A low-cost Turkish airline accidentally leaked personal information of flight crew alongside source code and flight data after misconfiguring an AWS bucket, it has emerged.
A research team from security comparison site SafetyDetectives discovered the cloud data store left wide open on February 28. It traced some of the leaked information to Electronic Flight Bag (EFB) software developed by Pegasus Airlines.
EFBs are information management tools designed to optimize the productivity of airline crew by providing essential reference materials for their flight.
Almost 23 million files were found on the bucket, totalling around 6.5TB of leaked data. This included over three million files containing sensitive flight data such as: flight charts and revisions; insurance documents; details of issues found during pre-flight checks; and info on crew shifts.
Over 1.6 million files contained personally identifiable information (PII) on airline crew, including photos and signatures. Source code from Pegasus’s EFB software was also found in the trove, including plain text passwords and secret keys.

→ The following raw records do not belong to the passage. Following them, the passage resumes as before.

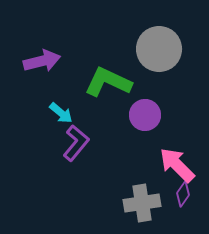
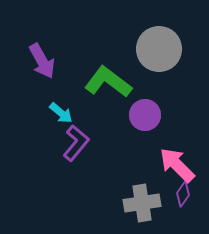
purple arrow: rotated 75 degrees clockwise
green L-shape: rotated 12 degrees clockwise
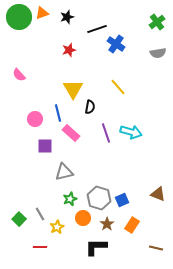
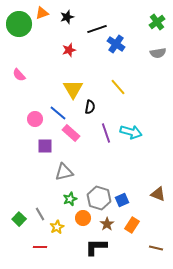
green circle: moved 7 px down
blue line: rotated 36 degrees counterclockwise
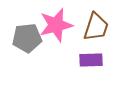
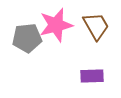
brown trapezoid: moved 1 px up; rotated 48 degrees counterclockwise
purple rectangle: moved 1 px right, 16 px down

Aside from the potential privacy implications for crew members, SafetyDetectives speculated that the leak may have given malicious actors access to highly sensitive information.
“Bad actors could tamper with sensitive flight data and extra-sensitive files using passwords and secret keys found on PegasusEFB’s bucket. While we can’t be certain that pilots will use the bucket’s files for upcoming flights, changing the contents of files could potentially block important EFB information from reaching airline personnel and place passengers and crew members at risk,” it argued.
“With millions of files containing recent and possibly relevant flight data, unfortunately, an attacker could have numerous options to cause harm if they found PegasusEFB’s bucket.”
Crew members could also be the subject of coercion by organized crime groups, while the information contained in the data store could help bad actors identify weaknesses in airport and airline security, the report claimed.
However, there’s no indication that any malicious actors found the trove before the research team did. After notifying Pegasus Airlines on March 1, SafetyDetectives noted that the leak was remediated around three weeks later.